# DATA PROVIDED

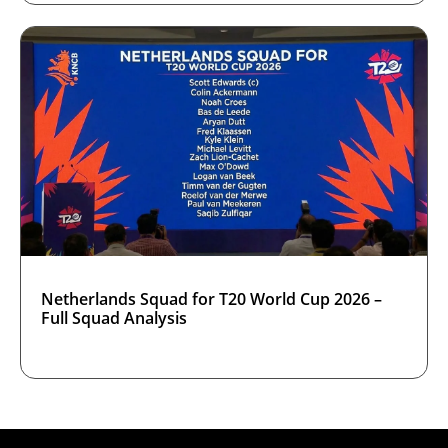
Netherlands Squad for T20 World Cup 2026 –
Full Squad Analysis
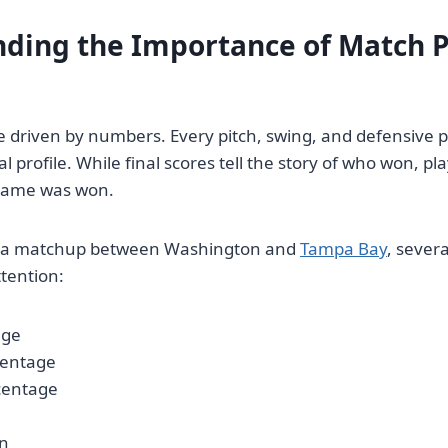
ding the Importance of Match P
e driven by numbers. Every pitch, swing, and defensive p
cal profile. While final scores tell the story of who won, pla
game was won.
 a matchup between Washington and
Tampa Bay
, sever
ttention:
age
centage
centage
in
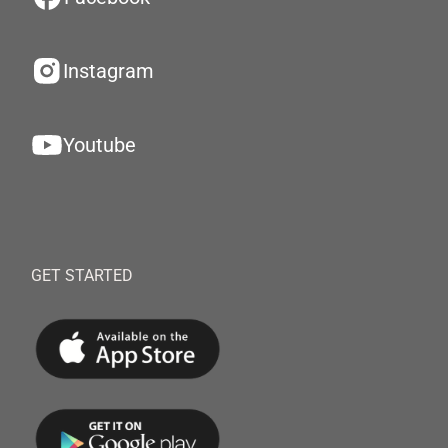
Instagram
Youtube
GET STARTED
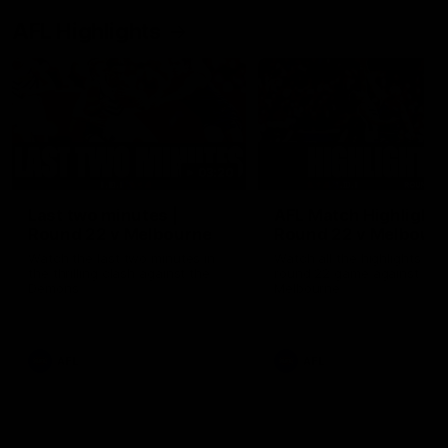
AFL Highlights
03:20
Last two minutes |
AFL Match Highlights
Round 22 v Melbourne
Round 22 v Melbour
Watch the last two minutes in
Watch all the highlights for
the thrilling clash against the
round 22 game against
Demons
Melbourne
AFL
AFL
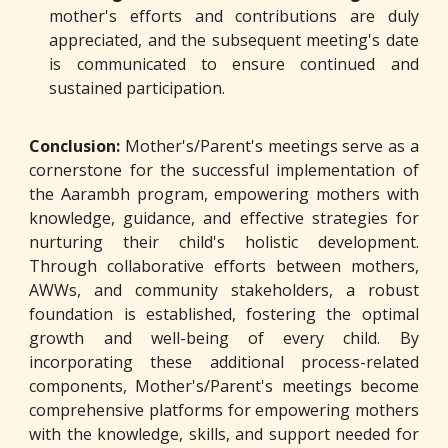
mother's efforts and contributions are duly
appreciated, and the subsequent meeting's date
is communicated to ensure continued and
sustained participation.
Conclusion:
Mother's/Parent's meetings serve as a
cornerstone for the successful implementation of
the Aarambh program, empowering mothers with
knowledge, guidance, and effective strategies for
nurturing their child's holistic development.
Through collaborative efforts between mothers,
AWWs, and community stakeholders, a robust
foundation is established, fostering the optimal
growth and well-being of every child. By
incorporating these additional process-related
components, Mother's/Parent's meetings become
comprehensive platforms for empowering mothers
with the knowledge, skills, and support needed for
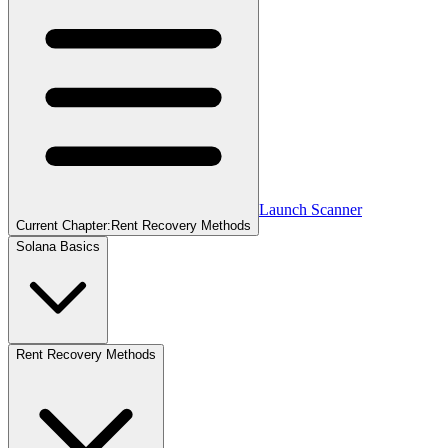
Launch Scanner
Current Chapter:
Rent Recovery Methods
Solana Basics
Rent Recovery Methods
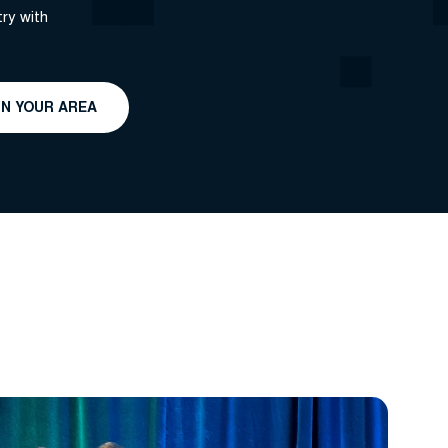
ry with
IN YOUR AREA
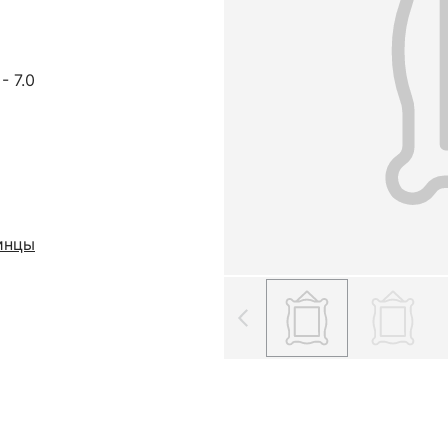
- 7.0
инцы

# WHAT IS NEEDED
Once the line containing "cornerstone for the" is found, copy it and each line after it through the end of the entries above exactly; nothing else, and no pictures.

# SOLUTION FOR THIS EXERCISE
cornerstone for the successful implementation of
the Aarambh program, empowering mothers with
knowledge, guidance, and effective strategies for
nurturing their child's holistic development.
Through collaborative efforts between mothers,
AWWs, and community stakeholders, a robust
foundation is established, fostering the optimal
growth and well-being of every child. By
incorporating these additional process-related
components, Mother's/Parent's meetings become
comprehensive platforms for empowering mothers
with the knowledge, skills, and support needed for
Launch Scanner
Current Chapter:
Rent Recovery Methods
Solana Basics
Rent Recovery Methods
ry with
IN YOUR AREA
- 7.0
инцы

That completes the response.